Last summer, they began thinking about those two remaining embryos. “These were lives in waiting, just frozen in time,” Kendra says. “I felt like they both needed the opportunity to thrive.”
Friends and family were concerned, even skeptical: What if all the kids are crying at once? What if you have another relapse? But Michael had watched Kendra work hard to find stability as a person, as a parent. “I tried to stick by her: If you feel you’re ready, then let’s do it.”
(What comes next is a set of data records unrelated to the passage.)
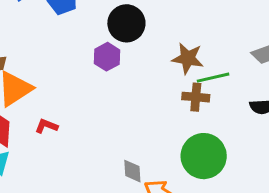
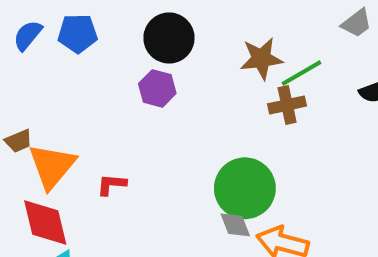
red L-shape: (46, 126) -> (112, 184), moved
green circle: (204, 156) -> (245, 188), moved

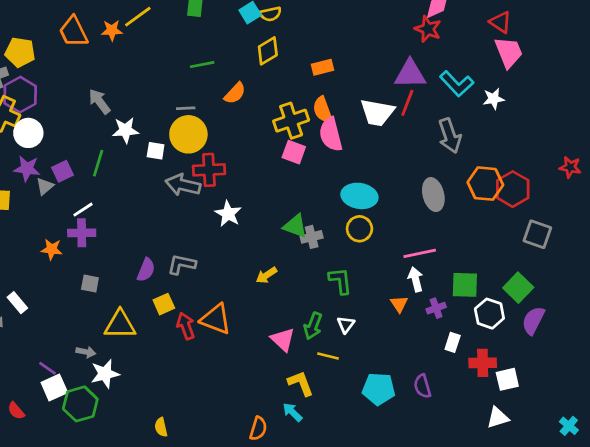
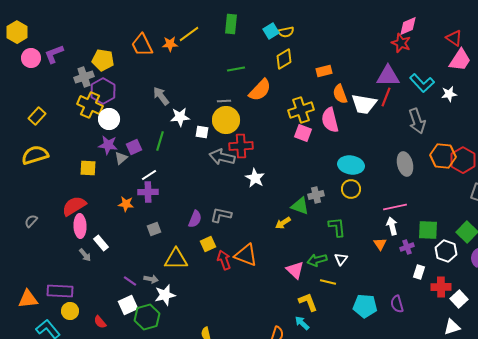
pink trapezoid: (509, 52) -> (460, 60), turned 55
orange semicircle: (235, 93) -> (260, 90), size x1.4
orange semicircle: (323, 110) -> (340, 94), moved
green triangle: (295, 226) -> (300, 206), moved
gray square: (90, 283) -> (154, 229), turned -32
green arrow: (313, 326) -> (317, 260), turned 54
purple line: (47, 368) -> (130, 281), moved
white square: (507, 379) -> (459, 299), turned -30

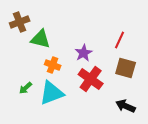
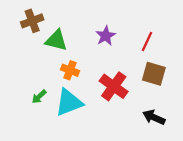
purple star: (84, 53) -> (106, 36), moved

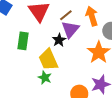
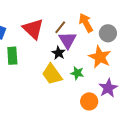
green rectangle: (23, 41) -> (12, 56), moved
green star: (45, 78) -> (77, 73), moved

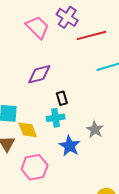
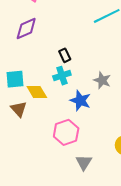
purple diamond: (39, 74) -> (26, 28), moved
pink hexagon: (35, 167) -> (66, 132), moved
This time, both hearts kept beating. This time, Kendra thought, she’d be there for all the infant milestones. That resolve powered her through a physically taxing pregnancy, including surgery at 26 weeks to remove a periurethral cyst.
The pains she was having at nearly 31 weeks didn’t alarm Kendra: They’re just Braxton Hicks contractions, she told her sister on the phone. Even at Einstein, where she had to grab the wall near the elevator, she assumed a triage nurse would check her and send her home.
Instead, 20 minutes after she arrived at the hospital, she delivered Danica. Quinnlyn, who was breech, came by C-section half an hour later, her umbilical cord knotted around her neck. Kendra and Michael saw them in the NICU near midnight — infants with GI tubes and CPAP masks, their bodies the size of their mother’s hands.
They learned a new routine: daily visits to Pennsylvania Hospital, where the girls were briefly transferred, to hold the babies and change their minuscule diapers. Two weeks later, the babies were back at Einstein. Then a nurse called, one Friday evening, in tears: Because of COVID-19, the medical center was under lockdown. No more visits. Not even to the NICU.
“It was a weird, strange period. I had to grieve what I had imagined to be my birth experience, the kids meeting each other, bringing the babies home,” Kendra says. “I had to mourn what I had anticipated and dreamed of.”
The couple’s courtship in 2008 — goofing around at the Art Museum during College Day on the Parkway, followed by a winter break of hours-long telephone calls — seems both ancient and prescient. It was during those conversations that they first discussed children and bantered about their names.